Global grid infrastructure to double by 2050 to meet surging electricity demand

image is National Grid

Global grid capacity needs to grow 2.5 times its current size, with annual expenditure on grids more than doubling to USD 970 billion by 2050.

Global electricity demand is set to double by 2050 as the world’s reliance on fossil fuels diminishes, according to DNV’s New Power Systems report, released 23 June.

The report finds that the pathway to a decarbonised energy system requires significant grid expansion, solutions for grid congestion, and new business models to accommodate rising electricity demand and generation from wind and solar. The report also concludes that grid expansion is affordable, thanks to growing efficiencies in grid technology and the increased electricity load, with DNV expecting global grid charges passed to consumers to remain stable or decline in the long term.

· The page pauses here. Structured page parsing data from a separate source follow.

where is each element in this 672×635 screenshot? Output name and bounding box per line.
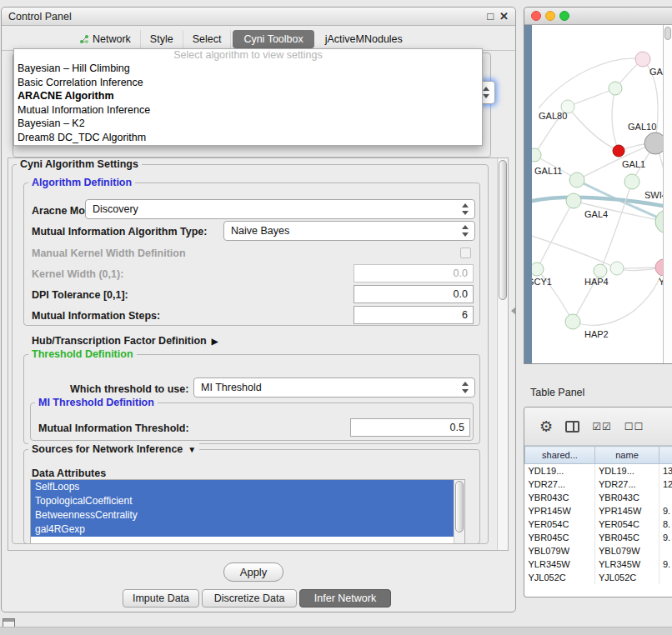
which-threshold-combobox[interactable]: MI Threshold	[193, 378, 475, 398]
tab-jactivemnodules[interactable]: jActiveMNodules	[316, 30, 412, 48]
network-edge[interactable]	[537, 201, 574, 269]
column-header-shared-name[interactable]: shared...	[525, 447, 595, 464]
table-row[interactable]: YDR27...YDR27...12	[525, 478, 672, 491]
mi-steps-field[interactable]: 6	[354, 306, 474, 324]
table-cell[interactable]: YDL19...	[525, 464, 595, 478]
list-scrollbar[interactable]	[454, 480, 464, 543]
table-cell[interactable]: YBR045C	[595, 531, 659, 544]
network-scrollbar[interactable]	[663, 25, 672, 363]
apply-button[interactable]: Apply	[223, 562, 283, 582]
minimize-traffic-light-icon[interactable]	[545, 11, 555, 21]
network-node[interactable]	[610, 262, 624, 275]
network-window-titlebar[interactable]	[524, 8, 672, 25]
close-icon[interactable]: ✕	[499, 10, 509, 22]
network-node-hap4[interactable]	[594, 264, 607, 278]
network-edge[interactable]	[568, 88, 615, 107]
network-canvas[interactable]: GAL GAL80 GAL10 GAL11 GAL1 SWI4 GAL4 GCY…	[532, 25, 663, 363]
tab-style[interactable]: Style	[141, 30, 183, 48]
table-row[interactable]: YER054CYER054C8.	[525, 518, 672, 531]
network-node-hap2[interactable]	[565, 314, 580, 329]
table-cell[interactable]	[659, 491, 672, 504]
float-window-icon[interactable]: □	[487, 10, 494, 22]
control-panel-titlebar[interactable]: Control Panel □ ✕	[2, 8, 515, 26]
network-node-swi4[interactable]	[655, 210, 663, 233]
table-cell[interactable]: YJL052C	[525, 571, 595, 584]
table-cell[interactable]: YDR27...	[595, 478, 659, 491]
network-edge[interactable]	[532, 235, 617, 268]
tab-network[interactable]: Network	[70, 30, 141, 48]
table-row[interactable]: YBR043CYBR043C	[525, 491, 672, 504]
panel-splitter-handle[interactable]	[511, 307, 516, 315]
dpi-tolerance-field[interactable]: 0.0	[354, 285, 474, 303]
gear-icon[interactable]: ⚙	[539, 419, 553, 434]
sources-group-toggle[interactable]: Sources for Network Inference▼	[28, 443, 199, 455]
table-cell[interactable]: 13	[659, 464, 672, 478]
table-row[interactable]: YDL19...YDL19...13	[525, 464, 672, 478]
table-row[interactable]: YJL052CYJL052C	[525, 571, 672, 584]
network-node[interactable]	[532, 148, 541, 162]
hub-tf-definition-toggle[interactable]: Hub/Transcription Factor Definition▶	[32, 334, 218, 348]
mi-threshold-field[interactable]: 0.5	[350, 418, 470, 437]
settings-scrollbar[interactable]	[497, 158, 508, 550]
tab-infer-network[interactable]: Infer Network	[299, 589, 391, 608]
menu-item-basic-correlation[interactable]: Basic Correlation Inference	[14, 76, 482, 90]
table-cell[interactable]: YBR043C	[525, 491, 595, 504]
table-cell[interactable]: YBR045C	[525, 531, 595, 544]
menu-item-aracne[interactable]: ARACNE Algorithm	[14, 89, 482, 103]
menu-item-mutual-information[interactable]: Mutual Information Inference	[14, 103, 482, 118]
table-cell[interactable]: YER054C	[525, 518, 595, 531]
unchecked-boxes-icon[interactable]: ☐☐	[624, 422, 644, 432]
select-columns-icon[interactable]	[565, 421, 579, 432]
table-cell[interactable]: YPR145W	[595, 504, 659, 518]
table-cell[interactable]: YLR345W	[525, 558, 595, 571]
list-item-selected[interactable]: BetweennessCentrality	[31, 508, 454, 522]
table-cell[interactable]: YBR043C	[595, 491, 659, 504]
checked-boxes-icon[interactable]: ☑☑	[592, 422, 612, 432]
network-node[interactable]	[655, 259, 663, 276]
table-cell[interactable]: 9.	[659, 558, 672, 571]
table-row[interactable]: YBR045CYBR045C9.	[525, 531, 672, 544]
network-edge[interactable]	[655, 143, 663, 222]
column-header[interactable]	[659, 447, 672, 464]
scrollbar-thumb[interactable]	[664, 27, 671, 40]
table-cell[interactable]	[659, 544, 672, 558]
table-cell[interactable]: 8.	[659, 518, 672, 531]
network-node[interactable]	[609, 82, 622, 95]
tab-select[interactable]: Select	[183, 30, 232, 48]
list-item-selected[interactable]: TopologicalCoefficient	[31, 494, 454, 508]
table-row[interactable]: YBL079WYBL079W	[525, 544, 672, 558]
table-cell[interactable]: YER054C	[595, 518, 659, 531]
network-edge[interactable]	[612, 88, 619, 151]
menu-item-bayesian-k2[interactable]: Bayesian – K2	[14, 117, 482, 131]
table-cell[interactable]: YBL079W	[525, 544, 595, 558]
column-header-name[interactable]: name	[595, 447, 659, 464]
scrollbar-thumb[interactable]	[455, 481, 464, 532]
table-cell[interactable]: YJL052C	[595, 571, 659, 584]
table-cell[interactable]: YPR145W	[525, 504, 595, 518]
menu-item-bayesian-hill-climbing[interactable]: Bayesian – Hill Climbing	[14, 62, 482, 76]
tab-discretize-data[interactable]: Discretize Data	[202, 589, 297, 608]
table-row[interactable]: YLR345WYLR345W9.	[525, 558, 672, 571]
table-cell[interactable]: 12	[659, 478, 672, 491]
table-cell[interactable]: YDR27...	[525, 478, 595, 491]
mi-type-combobox[interactable]: Naive Bayes	[223, 221, 475, 241]
list-item-selected[interactable]: gal4RGexp	[31, 522, 454, 537]
table-cell[interactable]	[659, 571, 672, 584]
scrollbar-thumb[interactable]	[499, 160, 507, 300]
network-node-selected[interactable]	[613, 145, 624, 157]
network-edge-highlighted[interactable]	[532, 198, 663, 207]
list-item-selected[interactable]: SelfLoops	[31, 480, 454, 494]
network-node-gcy1[interactable]	[532, 262, 544, 276]
tab-impute-data[interactable]: Impute Data	[123, 589, 199, 608]
data-attributes-list[interactable]: SelfLoops TopologicalCoefficient Between…	[30, 479, 465, 544]
table-row[interactable]: YPR145WYPR145W9.	[525, 504, 672, 518]
zoom-traffic-light-icon[interactable]	[559, 11, 569, 21]
network-node-gal4[interactable]	[566, 193, 581, 208]
aracne-mode-combobox[interactable]: Discovery	[85, 199, 475, 219]
network-edge[interactable]	[539, 58, 643, 108]
table-cell[interactable]: YDL19...	[595, 464, 659, 478]
table-cell[interactable]: YLR345W	[595, 558, 659, 571]
network-node[interactable]	[635, 52, 650, 67]
table-cell[interactable]: 9.	[659, 531, 672, 544]
tab-cyni-toolbox[interactable]: Cyni Toolbox	[233, 30, 313, 48]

The growing demand for electricity and renewables

Global economic growth and the electrification of transportation, heating, and industry are primary drivers of the anticipated surge in global electricity demand. Additionally, the development of data centers, notably for AI applications, is also expected to contribute to this increase. At the same time, AI holds considerable potential to introduce efficiencies in both the provision and use of power.

By mid-century, electricity will constitute 37% of global final energy use, a substantial rise from 20% in 2023. This upswing is accompanied by a dramatic shift towards renewable energy, with wind and solar anticipated to generate half of the world's electricity by 2040 and 70% by 2050. The decarbonisation trajectory predicts that nearly 90% of electricity will be sourced from non-fossil sources by 2050.

Flexibility and demand-response

The growing share of renewable power requires flexibility and a robust system of demand-response: as variable renewable energy sources (VRES) expand ninefold, the need for short-term flexibility will double. Fluctuating demand from sectors like heat and transport calls for new ancillary services such as synthetic inertia products and fast frequency response and adapting market and regulatory frameworks to support these technologies is critical for a sustainable energy future.

In this new model, advanced technologies such as AI and automated activation of demand response will assist grid operations and market predictions: “Deep digitalisation, including the application of AI, is crucial for managing the increased complexity of a renewable-dominated power system,” explains Remi Eriksen, Group President and CEO at DNV. “So there will be a rapid growth in both information technology and operational technology in the coming years which must be supported by a robust approach to risk management, particularly on cyber security, to reap the benefits of the new power systems.”

Energy storage is another core system component needed to address the intermittent nature of renewable energy sources, provide grid balancing, and manage load. Lithium-ion battery technology is set to play a dominant role in this segment, offering three times more storage capacity than hydropower and pumped storage by 2050. However, achieving the necessary level of flexibility will require innovative market designs and advanced tariff schemes to incentivise automated demand-response, vehicle-to-grid (V2G) and behind-the-meter storage systems. Power-to-hydrogen value chains are a critical market element for renewable generation, and need to be scaled through concerted investment efforts by all stakeholders.

Grid expansion is both necessary and affordable

A key bottleneck in the energy transition is the expansion of the electrical grid. Global grid capacity needs to grow 2.5 times its current size, with annual expenditure on grids more than doubling to USD 970 billion by 2050. While Grid Enhancing Technologies (GETs) offer potentially significant temporary relief, the long-term solution lies in accelerating the construction of new grid infrastructure and advanced controlling systems, which are currently hampered by permitting timelines, the scarcity of human and material resources, and financial constraints.

Despite a rise in global grid expenditures from 15% to over 25% of annual energy expenditure by 2050, efficiencies in grid technology and increased electricity distribution will likely keep consumer grid charges stable or declining in most regions. Only four out of ten regions might see an increase.

Predicting future unit electricity costs is challenging due to varying tax treatments and government incentives. However, the continuous decline in renewable power costs suggests that consumer prices are unlikely to rise. Electrifying end-use sectors like transport and heating will further enhance efficiencies and cost savings, leading to lower overall household energy bills in high- and middle-income regions. In low-income regions, while absolute household energy expenses may slightly increase, rapid GDP growth will offset this rise. This "green dividend" offers an opportunity for governments to accelerate the energy transition and maximise the benefits of green electricity.

A systemic approach to the energy transition

“We believe in systems thinking, looking at the big picture, to consider how energy is generated, transmitted, consumed, and stored across all energy carriers,” comments Ditlev Engel, CEO for Energy Systems at DNV. “There will be no transition without transmission. The new energy system will require data-driven solutions and policies that address all interconnections, from permitting to the integration of AI and cyber-resilience. Planning for a new wind farm must include a strategy for grid connection; similarly, GETs and new wire integrations require IT upgrades at most control centers.”

He adds that the pathway to a decarbonised power system is clear: renewables integration and grid expansion require significant investment, innovation, coordination, and commitment from all players, especially governments. As the world moves towards a greener future, addressing these challenges with a systemic and forward-thinking approach will be essential for a successful energy transition.